OTTO FREITAS ,  Salvador | 18/10/2015 às 19:00
Moqueca de siri mole é de tirar o fôlego
Foto: DIV
   O sol forte da primavera trouxe lembranças de antigos veraneios e das pescarias em Itaparica. Raramente Jeffinho pescava de linha, na velha ponte onde o navio atracava. Não tinha muita paciência e só pegava peixe miúdo. Ele gostava mesmo era de pescar siri na maré de enchente, em noites claras. Era divertido, relaxante e romântico. 

  Trata-se de uma pescaria ecologicamente correta, pois se devolvem ao mar os siris pequenos e as fêmeas ovadas. No Nordeste se pesca siri-bóia, patola ou açu. Antigamente, na Cidade Baixa (Ribeira e ponta da Penha) dava siri-bóia nas canelas e os bichos eram enormes. Hoje, com a poluição e a sobrepesca, já não são tantos e não passam de uns 20 centímetros, com as pernas abertas.

  Junto com amigos e amigas, Jeffinho descia à praia em frente à casa da Itaparica, levando os apetrechos necessários: um colfo de palha para guardar as iscas de carne (o siri é um crustáceo que se alimenta de carne, qualquer uma) e a indispensável garrafa de cachaça da boa, para animar a empreitada. 

   Com a água batendo na cintura, geralmente a turma usava duas tampas grandes de caixas de isopor, boiando sobre o mar calmo, improvisadas como mesas flutuantes em que se apoiavam a lata com os siris e o fifó que ajudava a lua e as estrelas a iluminar a noite.

   A principal ferramenta da pescaria, no entanto, são os jererés (no sul do Brasil chama-se puçá), instrumento de origem indígena, composto por um pedaço de rede preso a um aro de metal ou madeira, formando a boca de uma espécie de saco, cujo fundo é fechado em nó e amarrado a uma pedra - o peso o faz submergir e se acomodar no fundo do mar, por onde o siri caminha. 

   Um longo cordão mantém o jereré, preso pela boca, atado a uma vara fincada no chão, que é para a maré não levar.
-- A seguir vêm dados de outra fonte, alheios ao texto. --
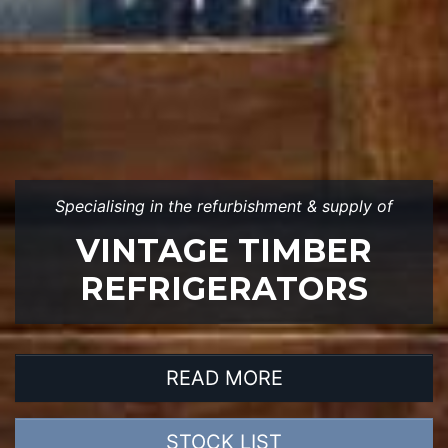
Specialising in the refurbishment & supply of
VINTAGE TIMBER
REFRIGERATORS
READ MORE
STOCK LIST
Esse cordão também pode ser amarrado a pedaços de madeira ou isopor, que ficam boiando, à vista e à mão do pescador. 

   De tempo em tempo puxa-se o jereré da água, para ver se algum siri ficou na rede. Depois, em uma manobra que exige cuidado e destreza, transfere-se o siri para uma lata ou balde com tampa, onde se guarda o produto da pescaria. 

   Mais tarde, já com algum siri na lata e pressão no juízo, por conta da pinga e dos hormônios devidamente ativados, de vez em quando a moça e o moço saiam da água e subiam à areia da praia, para descansar. A beleza da noite e aquele momento tão lúdico vez por outra estimulavam a troca temporária de siris por periquitas e papudinhas, pintos e perus. 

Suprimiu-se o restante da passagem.